Diabetes Care Planning

Care planning in diabetes, as well as for other long term conditions, has been part of policy for some time, first being discussed in standard 3 of the National Service Framework (NSF) for diabetes (Department of Health [DoH], 2001). A new report, published in December 2006, is likely to be of help to diabetes nurses in both primary and specialist teams and to the wider diabetes care team, who are all responsible for implementing this approach to diabetes care (DoH, 2006).

Following the introduction and a chapter on the policy context of care planning, perhaps the most important section of the report is that which defines care planning and outlines the model. Key components of the process are partnership, joint decision making, negotiation, the degree of patient-centred care and on-going two-way communication. These are discussed, albeit briefly, and a framework – the ‘Disease–Illness Model’ – is also described. This illustrates how the health professional’s traditional agenda of biomedical issues, diagnosis and treatment can be integrated with the individual’s perspective of living with the condition and their thoughts, feelings and experiences, to provide a shared understanding and consequent care planning that meets both agendas.  

The care planning model is also outlined; this contains its four components or broad domains that are potentially used for discussion in the care planning consultation. Learning about diabetes, managing diabetes, living with diabetes and other health and social issues, and examples of what might be included in each of these domains are described. In addition, this chapter discusses the care planning consultation and review process, and how this may be carried out. Action planning and documentation are also considered, again briefly.

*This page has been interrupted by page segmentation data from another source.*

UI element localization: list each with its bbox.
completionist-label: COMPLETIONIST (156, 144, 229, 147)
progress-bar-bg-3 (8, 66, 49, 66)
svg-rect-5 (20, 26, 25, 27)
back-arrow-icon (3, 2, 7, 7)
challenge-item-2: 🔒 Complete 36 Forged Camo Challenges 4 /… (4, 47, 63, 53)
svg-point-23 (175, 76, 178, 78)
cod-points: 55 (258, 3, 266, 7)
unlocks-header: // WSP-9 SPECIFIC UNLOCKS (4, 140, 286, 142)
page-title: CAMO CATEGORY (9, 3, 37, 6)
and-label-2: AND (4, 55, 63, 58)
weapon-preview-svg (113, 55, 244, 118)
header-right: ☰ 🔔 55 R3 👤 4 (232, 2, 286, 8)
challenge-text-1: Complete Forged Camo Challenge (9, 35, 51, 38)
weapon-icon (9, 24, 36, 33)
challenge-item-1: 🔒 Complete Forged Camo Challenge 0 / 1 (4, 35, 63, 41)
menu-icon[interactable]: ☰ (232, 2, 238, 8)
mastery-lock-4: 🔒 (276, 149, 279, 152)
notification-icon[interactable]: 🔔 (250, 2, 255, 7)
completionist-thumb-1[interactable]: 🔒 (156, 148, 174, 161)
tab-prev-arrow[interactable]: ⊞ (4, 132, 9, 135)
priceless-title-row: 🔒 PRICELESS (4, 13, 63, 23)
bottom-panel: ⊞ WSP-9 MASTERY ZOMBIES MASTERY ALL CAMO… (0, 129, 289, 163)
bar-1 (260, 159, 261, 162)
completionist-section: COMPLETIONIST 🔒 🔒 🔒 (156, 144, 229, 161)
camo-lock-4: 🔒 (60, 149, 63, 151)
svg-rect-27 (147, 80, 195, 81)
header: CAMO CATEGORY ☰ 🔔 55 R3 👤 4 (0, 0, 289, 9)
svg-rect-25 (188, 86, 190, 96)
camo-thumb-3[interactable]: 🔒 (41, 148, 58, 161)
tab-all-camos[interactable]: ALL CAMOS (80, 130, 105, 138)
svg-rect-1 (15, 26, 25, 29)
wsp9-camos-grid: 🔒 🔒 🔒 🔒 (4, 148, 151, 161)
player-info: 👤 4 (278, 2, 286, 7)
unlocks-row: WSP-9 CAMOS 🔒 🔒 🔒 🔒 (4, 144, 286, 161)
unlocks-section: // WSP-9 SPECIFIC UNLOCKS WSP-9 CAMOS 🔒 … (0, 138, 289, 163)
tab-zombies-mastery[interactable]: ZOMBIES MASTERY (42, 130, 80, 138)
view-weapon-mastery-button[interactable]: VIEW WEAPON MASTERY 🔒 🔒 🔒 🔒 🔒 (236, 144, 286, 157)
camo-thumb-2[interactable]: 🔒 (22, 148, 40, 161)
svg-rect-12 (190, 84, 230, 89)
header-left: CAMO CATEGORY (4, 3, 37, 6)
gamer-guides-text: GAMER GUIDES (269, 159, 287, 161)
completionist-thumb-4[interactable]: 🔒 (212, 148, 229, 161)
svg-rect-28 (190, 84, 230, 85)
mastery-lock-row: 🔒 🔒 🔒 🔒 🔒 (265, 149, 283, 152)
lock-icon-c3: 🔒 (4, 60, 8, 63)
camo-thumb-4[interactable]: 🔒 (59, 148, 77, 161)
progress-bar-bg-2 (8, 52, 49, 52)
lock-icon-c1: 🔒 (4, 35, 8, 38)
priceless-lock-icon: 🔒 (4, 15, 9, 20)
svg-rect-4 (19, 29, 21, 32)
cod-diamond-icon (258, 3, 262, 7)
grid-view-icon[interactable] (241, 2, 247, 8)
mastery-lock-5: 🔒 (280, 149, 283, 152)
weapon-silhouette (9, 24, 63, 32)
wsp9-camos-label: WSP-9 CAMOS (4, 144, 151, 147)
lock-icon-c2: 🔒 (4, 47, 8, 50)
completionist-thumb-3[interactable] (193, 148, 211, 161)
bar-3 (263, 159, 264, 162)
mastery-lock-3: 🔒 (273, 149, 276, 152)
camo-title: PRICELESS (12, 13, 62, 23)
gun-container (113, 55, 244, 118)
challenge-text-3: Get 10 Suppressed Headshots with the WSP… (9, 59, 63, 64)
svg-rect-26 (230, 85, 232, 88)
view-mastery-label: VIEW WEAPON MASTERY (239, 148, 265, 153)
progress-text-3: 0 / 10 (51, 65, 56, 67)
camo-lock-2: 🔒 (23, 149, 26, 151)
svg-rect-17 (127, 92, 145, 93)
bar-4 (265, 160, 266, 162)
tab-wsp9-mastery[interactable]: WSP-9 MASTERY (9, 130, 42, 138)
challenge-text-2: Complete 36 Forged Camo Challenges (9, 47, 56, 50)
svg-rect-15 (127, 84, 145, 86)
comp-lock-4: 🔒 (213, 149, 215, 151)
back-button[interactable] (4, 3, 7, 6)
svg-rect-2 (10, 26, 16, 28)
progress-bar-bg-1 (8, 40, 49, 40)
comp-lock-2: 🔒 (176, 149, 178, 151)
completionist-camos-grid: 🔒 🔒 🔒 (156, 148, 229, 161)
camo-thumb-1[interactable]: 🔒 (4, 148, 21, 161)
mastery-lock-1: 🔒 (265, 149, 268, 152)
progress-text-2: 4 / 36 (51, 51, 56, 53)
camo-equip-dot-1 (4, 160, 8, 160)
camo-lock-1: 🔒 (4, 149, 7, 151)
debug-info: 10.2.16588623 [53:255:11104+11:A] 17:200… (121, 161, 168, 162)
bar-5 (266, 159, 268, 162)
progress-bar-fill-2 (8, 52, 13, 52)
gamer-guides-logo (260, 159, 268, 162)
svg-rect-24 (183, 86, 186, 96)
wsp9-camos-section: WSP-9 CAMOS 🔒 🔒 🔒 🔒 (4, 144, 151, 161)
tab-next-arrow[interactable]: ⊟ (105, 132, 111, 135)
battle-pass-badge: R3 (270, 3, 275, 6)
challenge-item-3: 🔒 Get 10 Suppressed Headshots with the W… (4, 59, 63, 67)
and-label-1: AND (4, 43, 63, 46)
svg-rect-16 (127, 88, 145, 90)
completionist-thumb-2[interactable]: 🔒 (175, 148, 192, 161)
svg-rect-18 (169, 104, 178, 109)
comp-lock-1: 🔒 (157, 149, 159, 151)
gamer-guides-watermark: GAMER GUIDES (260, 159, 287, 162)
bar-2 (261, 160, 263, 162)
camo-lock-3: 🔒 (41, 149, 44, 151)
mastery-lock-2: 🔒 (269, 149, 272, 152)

One of the issues in relation to care planning which could affect us all is that of education of health professionals, many of whom will need to develop the skills required to implement the model. Chapter 5 deals with workforce issues and some of the implications for diabetes networks from assessing the skill profiles of the workforce (using the diabetes competence framework) and commissioning education and training programmes to enable staff to engage effectively in patient-centred care planning.

The last two chapters deal with putting care planning into practice and quality assurance. Other sections in the report include a very useful review of the evidence base that supports the care planning process and a reasonably extensive reference list. There are also some very helpful examples of care planning documentation in the appendices.

Initially, nurses might be tempted to think that implementing the care planning process will be relatively easy for them; after all, the nursing process and care plans are concepts which have existed for many years in nursing. However, many nurses do not currently use these, or find it difficult to write meaningful care plans and, in addition, this care planning process is about integrating all aspects of care, not just those carried out by nurses.

Also, to ensure that people with diabetes are given choices, current systems of care may need to change. For instance, if the example of insulin conversion is used, many primary care teams will undertake this rather than sending people to specialist services based in secondary care. Some people with diabetes may prefer to receive their education and support from the specialist team, but not wish to travel to hospital; in this instance a review of service provision to offer a wider range of choices would be necessary. 

Thus, it can be seen that this report could have far reaching implications in terms of change in the ways health care workers practice, the education they might need to implement partnership-focused care planning and the services that are commissioned for people with diabetes among other things!